I think the attached graphical displays works extremely well in order to display the information they are looking to show the readers, which is how World Cup attendance has varied during the last years, and how attendance has fared when a Latin American country has been a host country. The graph is a bar charts that has different visual cues such as length and color that allow us to better read the information. In terms of scale, it has time scale (numeric) on the x-axis and numerical scale on the y-axis showing the number of attendees to each world cup. Additionally the color element in the chart allows us to better know which world cups were actually hosted by Latin American countries and get to a conclusion on a easier manner.

  1. Identify a graphical display that you find less compelling. What aspects of the display don’t work well? Are there ways that the display might be improved? Include a screenshot of the display along with your solution (Hint:use the following in a code chunk: knitr::include_graphics(“your_graphic”).
knitr::include_graphics("C:/Users/charl/Documents/269273170_278618530908170_695414233145280352_n.jpg")

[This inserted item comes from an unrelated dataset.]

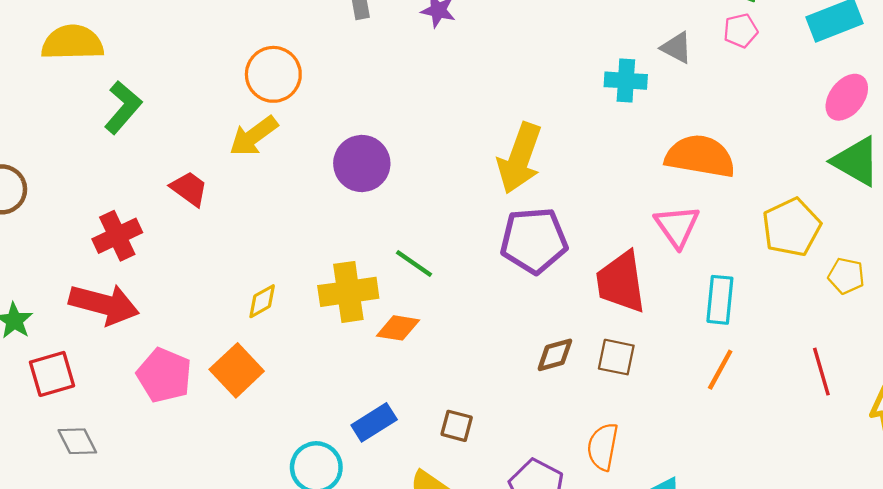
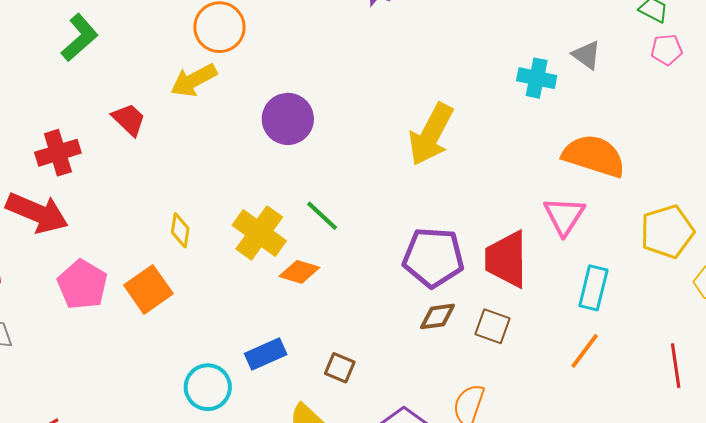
pink pentagon: (741, 31) -> (667, 50), moved
purple pentagon: (534, 240) -> (433, 257), moved
yellow cross: (348, 292) -> (259, 233), turned 36
yellow diamond: (262, 301) -> (180, 230), turned -60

In here what we are able to see is what are each states most hated NBA teams. There are a few things that I do not find compelling on this chart. The first one being the multiple colors, making the graph hard to read. Additionally, for people who do not know anything about basketball, this is not teh simplest graph to read as there are no legends. The only thing one is able to see is the logo of each basketball team, and if you are not familiar with them it makes it hard to follow.

Question #4

Briefly (one paragraph) critique the designer’s choices. Would you have made different choices? Why or why not? Note: Link contains a collection of many data graphics, and I don’t expect (or want) you to write a full report on each individual graphic. But each collection shares some common stylistic elements. You should comment on a few things that you notice about the design of the collection.

What is a Data Scientist

Answer:

I think the “What is a Data Scientist” chart is relatively hard to read and follow for two different reasons: 1) there is too much information on one page -> maybe the author could have found a way to summarize a lot of the points and 2) there could have been an effort to have a better color code in the graphs. All of them are similar shades of blue, which makes it harder to follow and to differentiate the different kinds of graphs. Additionally, I believe there could have been some charts (for example the one containing different bubbles with percentages) that could have been structured differently and easier to read. That could have been easily made as a bar chart or stacked chart, and would have been easier to follow for the reader.

Question #5

Briefly (one paragraph) critique the designer’s choices. Would you have made different choices? Why or why not? Note: Link contains a collection of many data graphics, and I don’t expect (or want) you to write a full report on each individual graphic. But each collection shares some common stylistic elements. You should comment on a few things that you notice about the design of the collection.

Charts that explain food in America

Answer: On the link shared above, I think there are some charts that are really good and easy to follow (chart 2 and 4 for example) and other ones that are very hard to follow given 1) the amount of information being shared 2) the display of the information and 3) the colors being used. Some errors I am able to note in the different graphs is for example in chart 11, instead of using millions, we could have used percentages in the pie chart, that way we can understand what percentage of the pie each one represent. If not, maybe doing a bar graph could have been better to read.Additionally on graph 14, there is no legend being included, which makes it hard for us to understand what each different color means. from the graph, we are not able to decipher which are the countries/regions that eat the most meat.